→ **Task goal**: From the line containing "շարունակաբար բարձրացավ, և" to the end of the records, print every line exactly, both ends included, and leave out the pictures.
*** Entries supplied ***
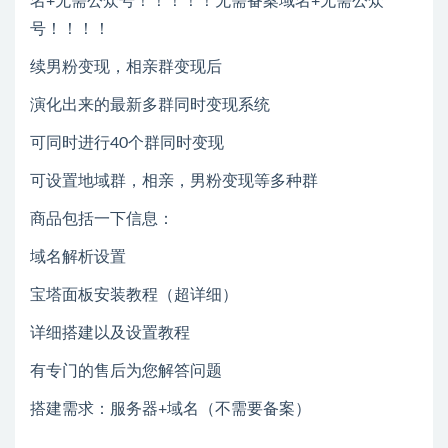
名+无需公众号！！！！！无需备案域名+无需公众
号！！！！
续男粉变现，相亲群变现后
演化出来的最新多群同时变现系统
可同时进行40个群同时变现
可设置地域群，相亲，男粉变现等多种群
商品包括一下信息：
域名解析设置
宝塔面板安装教程（超详细）
详细搭建以及设置教程
有专门的售后为您解答问题
搭建需求：服务器+域名（不需要备案）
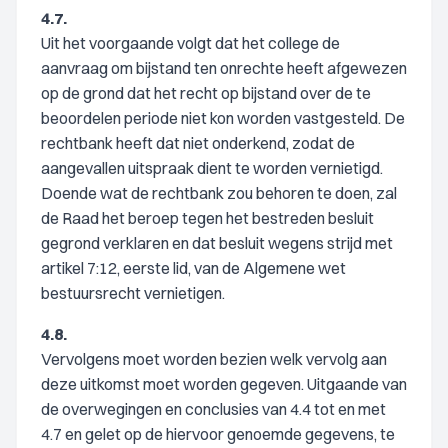
4.7.
Uit het voorgaande volgt dat het college de
aanvraag om bijstand ten onrechte heeft afgewezen
op de grond dat het recht op bijstand over de te
beoordelen periode niet kon worden vastgesteld. De
rechtbank heeft dat niet onderkend, zodat de
aangevallen uitspraak dient te worden vernietigd.
Doende wat de rechtbank zou behoren te doen, zal
de Raad het beroep tegen het bestreden besluit
gegrond verklaren en dat besluit wegens strijd met
artikel 7:12, eerste lid, van de Algemene wet
bestuursrecht vernietigen.
4.8.
Vervolgens moet worden bezien welk vervolg aan
deze uitkomst moet worden gegeven. Uitgaande van
de overwegingen en conclusies van 4.4 tot en met
4.7 en gelet op de hiervoor genoemde gegevens, te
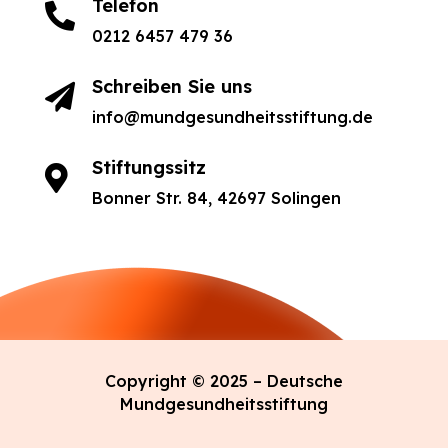
Telefon

0212 6457 479 36
Schreiben Sie uns

info@mundgesundheitsstiftung.de
Stiftungssitz

Bonner Str. 84, 42697 Solingen
Copyright © 2025 – Deutsche
Mundgesundheitsstiftung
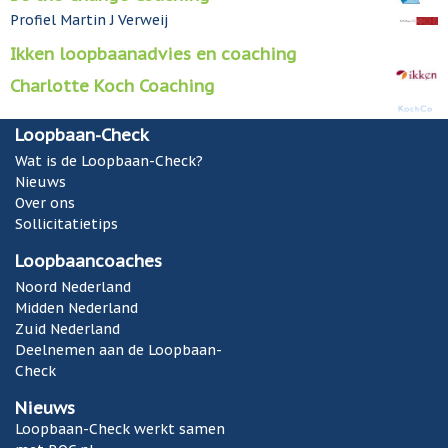
Profiel Martin J Verweij
Ikken loopbaanadvies en coaching
Charlotte Koch Coaching
Loopbaan-Check
Wat is de Loopbaan-Check?
Nieuws
Over ons
Sollicitatietips
Loopbaancoaches
Noord Nederland
Midden Nederland
Zuid Nederland
Deelnemen aan de Loopbaan-
Check
Nieuws
Loopbaan-Check werkt samen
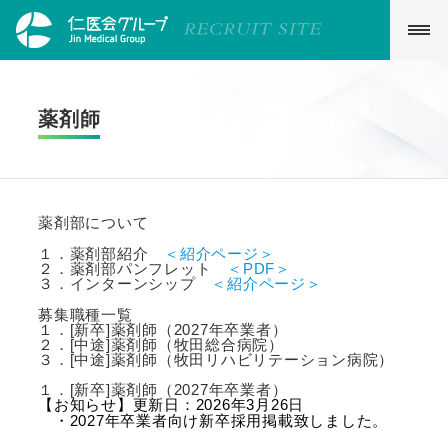
牧田総合病院 Webサイト
薬剤師
募集職種一覧
看護部紹介
薬剤部について
福利厚生
１．薬剤部紹介
＜紹介ページ＞
先輩の声
２．薬剤部パンフレット
＜PDF＞
３．インターンシップ
＜紹介ページ＞
お問い合わせ・資料請求
募集職種一覧
新着情報 一覧
１．[新卒]薬剤師（2027年卒業者）
２．[中途]薬剤師（牧田総合病院）
３．[中途]薬剤師（牧田リハビリテーション病院）
アクセス・周辺環境
１．[新卒]薬剤師（2027年卒業者）
【お知らせ】更新日：2026年3月26日
・2027年卒業者向け新卒採用掲載致しました。
個人情報保護方針
このサイトについて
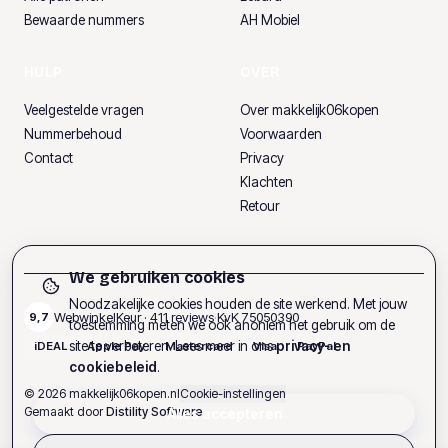
Bewaarde nummers
AH Mobiel
HULP
OVER
Veelgestelde vragen
Over makkelijk06kopen
Nummerbehoud
Voorwaarden
Contact
Privacy
Klachten
Retour
We gebruiken cookies
Noodzakelijke cookies houden de site werkend. Met jouw
WebwinkelKeur ·
411
reviews
·
KvK
75050390
9,7
toestemming meten we ook anoniem het gebruik om de
site te verbeteren. Lees meer in ons
privacy- en
iDEAL
Apple Pay
Mastercard
Visa
PayPal
cookiebeleid
.
©
2026
makkelijk06kopen.nl
Cookie-instellingen
Gemaakt door
Distility Software
Alles accepteren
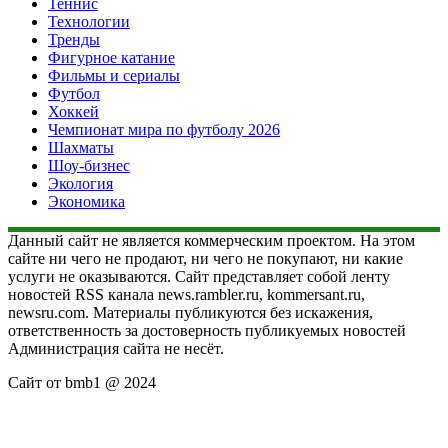
Теннис
Технологии
Тренды
Фигурное катание
Фильмы и сериалы
Футбол
Хоккей
Чемпионат мира по футболу 2026
Шахматы
Шоу-бизнес
Экология
Экономика
Данный сайт не является коммерческим проектом. На этом
сайте ни чего не продают, ни чего не покупают, ни какие
услуги не оказываются. Сайт представляет собой ленту
новостей RSS канала news.rambler.ru, kommersant.ru,
newsru.com. Материалы публикуются без искажения,
ответственность за достоверность публикуемых новостей
Администрация сайта не несёт.
Сайт от bmb1 @ 2024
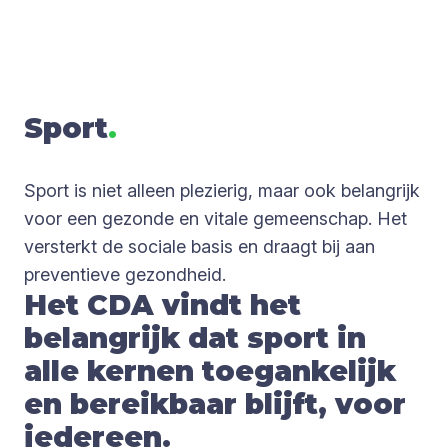
Sport
.
Sport is niet alleen plezierig, maar ook belangrijk
voor een gezonde en vitale gemeenschap. Het
versterkt de sociale basis en draagt bij aan
preventieve gezondheid.
Het CDA vindt het
belangrijk dat sport in
alle kernen toegankelijk
en bereikbaar blijft, voor
iedereen.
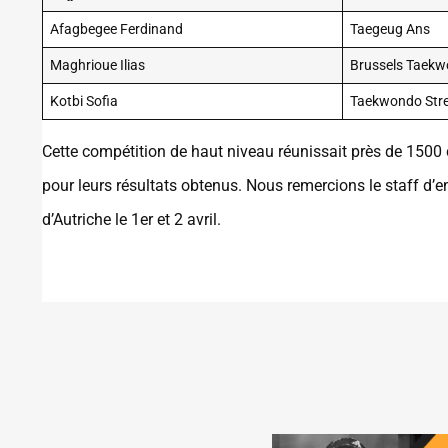
Afagbegee Ferdinand
Taegeug Ans
Maghrioue Ilias
Brussels Taek
Kotbi Sofia
Taekwondo Str
Cette compétition de haut niveau réunissait près de 1500 c
pour leurs résultats obtenus. Nous remercions le staff d
d’Autriche le 1er et 2 avril.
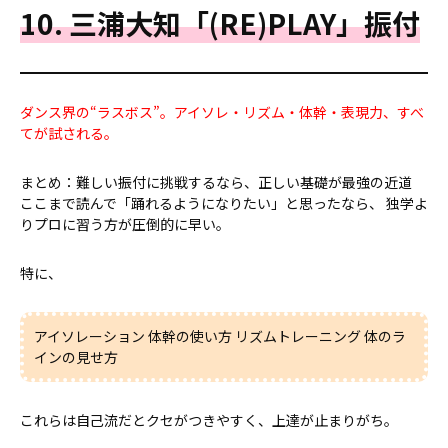
10. 三浦大知「(RE)PLAY」振付
ダンス界の“ラスボス”。アイソレ・リズム・体幹・表現力、すべ
てが試される。
まとめ：難しい振付に挑戦するなら、正しい基礎が最強の近道
ここまで読んで「踊れるようになりたい」と思ったなら、 独学よ
りプロに習う方が圧倒的に早い。
特に、
アイソレーション 体幹の使い方 リズムトレーニング 体のラ
インの見せ方
これらは自己流だとクセがつきやすく、上達が止まりがち。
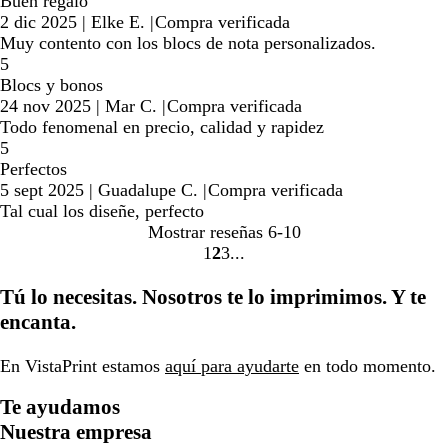
Buen regalo
2 dic 2025
|
Elke E.
|
Compra verificada
Muy contento con los blocs de nota personalizados.
5
Blocs y bonos
24 nov 2025
|
Mar C.
|
Compra verificada
Todo fenomenal en precio, calidad y rapidez
5
Perfectos
5 sept 2025
|
Guadalupe C.
|
Compra verificada
Tal cual los diseñe, perfecto
Mostrar reseñas
6-10
1
2
3
ir
ir
ir
a
a
a
Tú lo necesitas. Nosotros te lo imprimimos. Y te
la
la
la
encanta.
página
página
página
1
2
3
En VistaPrint estamos
aquí para ayudarte
en todo momento.
Te ayudamos
Nuestra empresa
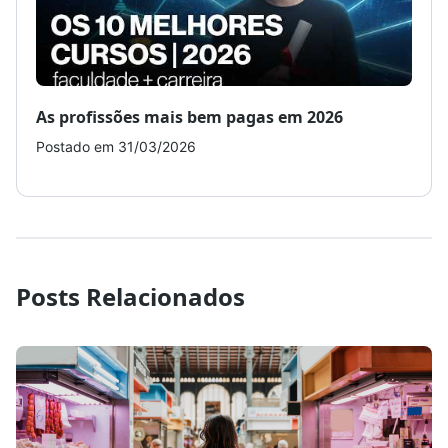
As profissões mais bem pagas em 2026
Como
Postado em 31/03/2026
Post
Posts Relacionados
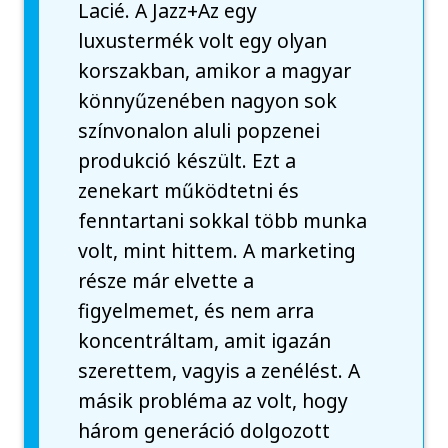
Lacié. A Jazz+Az egy
luxustermék volt egy olyan
korszakban, amikor a magyar
könnyűzenében nagyon sok
színvonalon aluli popzenei
produkció készült. Ezt a
zenekart működtetni és
fenntartani sokkal több munka
volt, mint hittem. A marketing
része már elvette a
figyelmemet, és nem arra
koncentráltam, amit igazán
szerettem, vagyis a zenélést. A
másik probléma az volt, hogy
három generáció dolgozott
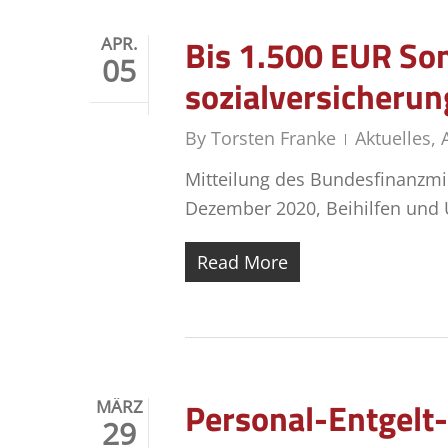
Bis 1.500 EUR Son­d
APR.
05
sozialversicherun
By
Torsten Franke
Aktuelles
,
Mitteilung des Bundesfinanzmi
Dezember 2020, Beihilfen und U
Read More
Personal-Entgelt-
MÄRZ
29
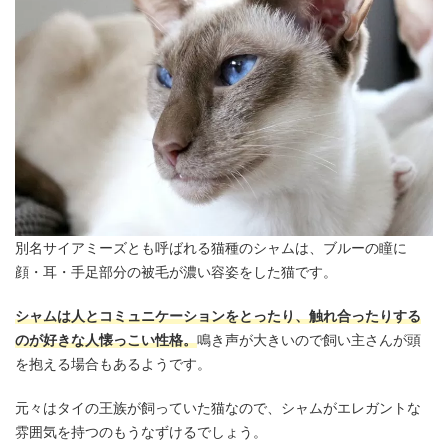
別名サイアミーズとも呼ばれる猫種のシャムは、ブルーの瞳に
顔・耳・手足部分の被毛が濃い容姿をした猫です。
シャムは人とコミュニケーションをとったり、触れ合ったりする
のが好きな人懐っこい性格。
鳴き声が大きいので飼い主さんが頭
を抱える場合もあるようです。
元々はタイの王族が飼っていた猫なので、シャムがエレガントな
雰囲気を持つのもうなずけるでしょう。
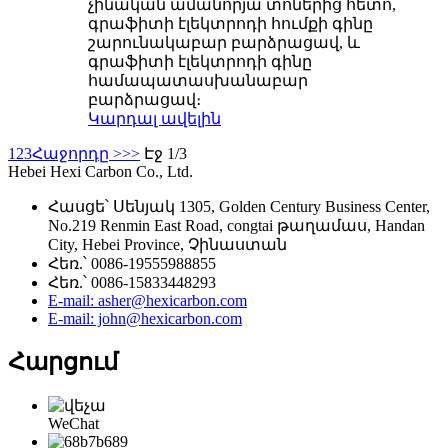
չինական ամանորյա տոներից հետո,
գրաֆիտի էլեկտրոդի հումքի գինը
շարունակաբար բարձրացավ, և
գրաֆիտի էլեկտրոդի գինը
համապատասխանաբար
բարձրացավ։
Կարդալ ավելին
1
2
3
Հաջորդը >
>>
Էջ 1/3
Hebei Hexi Carbon Co., Ltd.
Հասցե՝ Սենյակ 1305, Golden Century Business Center,
No.219 Renmin East Road, congtai թաղամաս, Handan
City, Hebei Province, Չինաստան
Հեռ.՝ 0086-19555988855
Հեռ.՝ 0086-15833448293
E-mail: asher@hexicarbon.com
E-mail: john@hexicarbon.com
Հարցում
WeChat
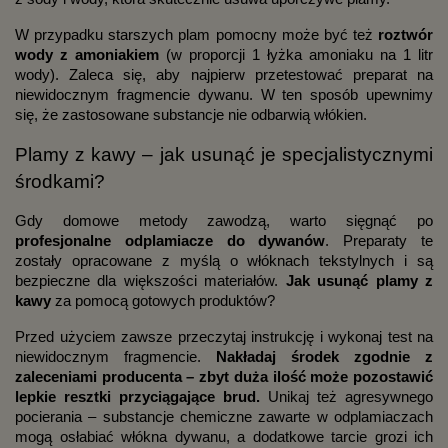
W przypadku starszych plam pomocny może być też
roztwór
wody z amoniakiem
(w proporcji 1 łyżka amoniaku na 1 litr
wody). Zaleca się, aby najpierw przetestować preparat na
niewidocznym fragmencie dywanu. W ten sposób upewnimy
się, że zastosowane substancje nie odbarwią włókien.
Plamy z kawy – jak usunąć je specjalistycznymi
środkami?
Gdy domowe metody zawodzą, warto sięgnąć po
profesjonalne odplamiacze do dywanów
. Preparaty te
zostały opracowane z myślą o włóknach tekstylnych i są
bezpieczne dla większości materiałów.
Jak usunąć
plamy z
kawy
za pomocą gotowych produktów?
Przed użyciem zawsze przeczytaj instrukcję i wykonaj test na
niewidocznym fragmencie.
Nakładaj środek zgodnie z
zaleceniami producenta – zbyt duża ilość może pozostawić
lepkie resztki przyciągające brud.
Unikaj też agresywnego
pocierania – substancje chemiczne zawarte w odplamiaczach
mogą osłabiać włókna dywanu, a dodatkowe tarcie grozi ich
*** End of Entries supplied ***
→ **Answer space**:
շարունակաբար բարձրացավ, և
գրաֆիտի էլեկտրոդի գինը
համապատասխանաբար
բարձրացավ։
Կարդալ ավելին
1
2
3
Հաջորդը >
>>
Էջ 1/3
Hebei Hexi Carbon Co., Ltd.
Հասցե՝ Սենյակ 1305, Golden Century Business Center,
No.219 Renmin East Road, congtai թաղամաս, Handan
City, Hebei Province, Չինաստան
Հեռ.՝ 0086-19555988855
Հեռ.՝ 0086-15833448293
E-mail: asher@hexicarbon.com
E-mail: john@hexicarbon.com
Հարցում
WeChat
W przypadku starszych plam pomocny może być też
roztwór
wody z amoniakiem
(w proporcji 1 łyżka amoniaku na 1 litr
wody). Zaleca się, aby najpierw przetestować preparat na
niewidocznym fragmencie dywanu. W ten sposób upewnimy
się, że zastosowane substancje nie odbarwią włókien.
Plamy z kawy – jak usunąć je specjalistycznymi
środkami?
Gdy domowe metody zawodzą, warto sięgnąć po
profesjonalne odplamiacze do dywanów
. Preparaty te
zostały opracowane z myślą o włóknach tekstylnych i są
bezpieczne dla większości materiałów.
Jak usunąć
plamy z
kawy
za pomocą gotowych produktów?
Przed użyciem zawsze przeczytaj instrukcję i wykonaj test na
niewidocznym fragmencie.
Nakładaj środek zgodnie z
zaleceniami producenta – zbyt duża ilość może pozostawić
lepkie resztki przyciągające brud.
Unikaj też agresywnego
pocierania – substancje chemiczne zawarte w odplamiaczach
mogą osłabiać włókna dywanu, a dodatkowe tarcie grozi ich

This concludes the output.